Stracher, Gross' attorney, gave the affidavit to Maxim's lawyers, in the hopes that they would see that they had the wrong guy and drop the suit.
Maxim's lawyers did not drop the suit. Instead, they filed the amended complaint, naming both Gross and Feifer as defendants, and made Gross' affidavit public.
"He signed it and I gave it to the lawyers for Maxim with the hope that they would see it, realize they had the wrong guy, and dismiss the suit against him. Instead, what they did was they turned around and amended the complaint and attached the affidavit as a public document," Stracher said.
The obvious question, and the one that Stracher wants answered, is why Maxim insists on suing Gross.
The amended complaint, filed by Maxim's lawyers on Jan. 4, states that, "upon information and belief," Gross was the original source for the false details about the shoot. Gross may never have talked to the Post or Feifer about the shoot, this argument goes, but he still talked about the shoot and eventually what he said made its way to Feifer and then to the Post.
Gross' affidavit states that he never spoke to Feifer and he never spoke to the Post, but that still leaves open the possibility that he spoke to someone who spoke to Feifer, who then spoke to the Post. One of Maxim's attorneys, Chris Clark, told POLITICO Media that Gross has refused to sign an affidavit stating that he never spoke to anyone about the shoot. If Gross had done that, Clark said, then Maxim would have dropped him from the suit.
"Gross is in the lawsuit because he’s refused to state that he never made the false statements included in the article. That’s all he needs to for the lawsuit to be resolved, but it’s quite telling that his lawyer repeatedly refuses to call us back," Clark said in a statement.
Stracher said that this is a weak argument.
"I mean, their theory of the case was that somehow Wayne was involved in leaking this to the Post. But if you’re talking to another employee at work and then that employee leaks it, how are you involved in the leak, except to the extent that you’re just doing your job and talking to another employee about your job?" Stracher said. "So even their whole theory is screwed up."

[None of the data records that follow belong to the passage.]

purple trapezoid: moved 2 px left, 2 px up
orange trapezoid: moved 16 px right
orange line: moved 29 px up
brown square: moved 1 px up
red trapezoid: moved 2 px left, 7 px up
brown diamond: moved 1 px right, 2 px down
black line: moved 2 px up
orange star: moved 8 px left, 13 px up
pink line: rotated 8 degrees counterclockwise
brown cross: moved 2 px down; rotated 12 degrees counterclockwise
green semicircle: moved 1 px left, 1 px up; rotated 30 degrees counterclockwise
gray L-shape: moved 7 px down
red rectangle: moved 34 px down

It is extremely rare for a news organization to sue former employees who criticize them in the press, even if those employees are technically breaking non-disclosure and non-disparagement agreements. A Maxim spokesman said that the suits against Feifer and Gross are not about muzzling former employees, but just about setting the record straight.

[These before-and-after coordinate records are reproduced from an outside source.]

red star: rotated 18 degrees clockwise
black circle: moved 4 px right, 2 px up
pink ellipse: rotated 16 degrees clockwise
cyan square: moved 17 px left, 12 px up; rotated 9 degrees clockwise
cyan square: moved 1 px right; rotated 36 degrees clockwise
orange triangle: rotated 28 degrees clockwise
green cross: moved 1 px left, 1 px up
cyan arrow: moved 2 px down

"It’s not about talking to reporters. It’s about breaching a contract and telling lies," he said.
The upshot: if Biglari behaved like a perfect gentleman on the Monte Carlo shoot, but a former Maxim employee lied to the Post about it to hurt the magazine's reputation, then Maxim needs to sue to force the former employee to tell the truth.
(There's also a mysterious restraining order in the case: On Dec. 22, Maxim's lawyers filed a lawsuit under seal against both Feifer and his attorney, Chandra Sherman. The next day, they asked a judge to grant a temporary restraining order against Feifer and Sherman. Since the suit is under seal, neither the Maxim spokesperson nor Feifer would discuss it.)

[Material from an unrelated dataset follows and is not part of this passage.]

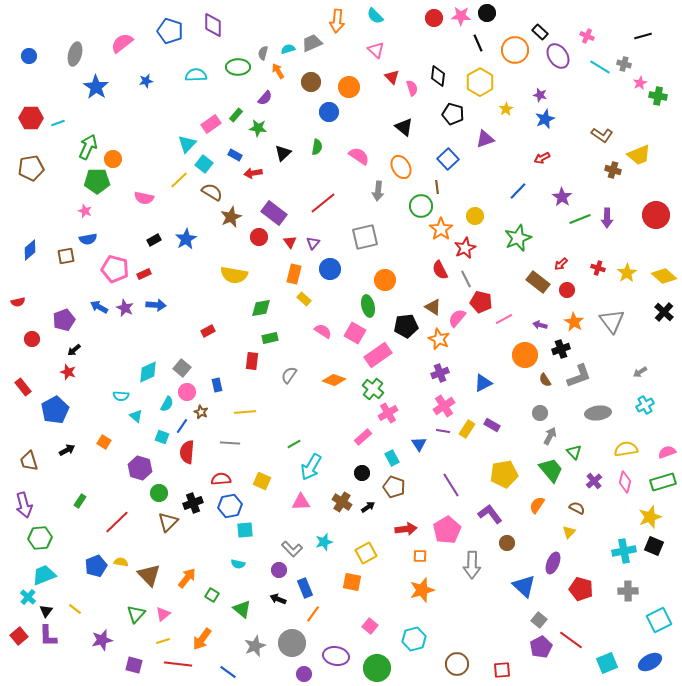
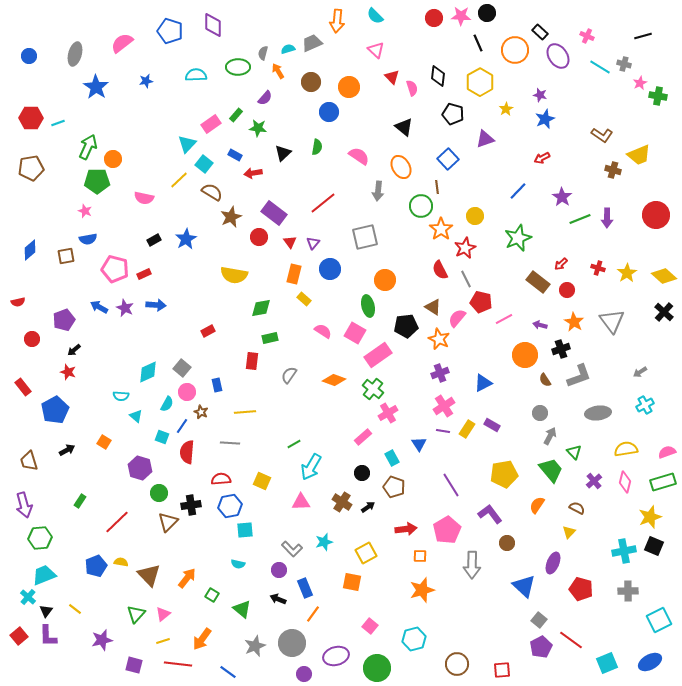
black cross at (193, 503): moved 2 px left, 2 px down; rotated 12 degrees clockwise
purple ellipse at (336, 656): rotated 25 degrees counterclockwise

As we first reported this morning, Biglari will be named editor in chief and Bensimon will be added to the masthead in a top creative role as of the next issue. Feifer is now the interim executive editor for Entrepreneur magazine. Gross is now the men's fashion director for the Amazon-owned fashion site Shopbop.
But the litigation continues. Feifer and his attorney are bound by a mysterious restraining order and Maxim is still pursuing legal action against Gross.
"Think about this from Wayne's perspective," Stracher said. "I hate to use this word because it’s thrown around a lot, but this is like a Kafkaesque nightmare for Wayne."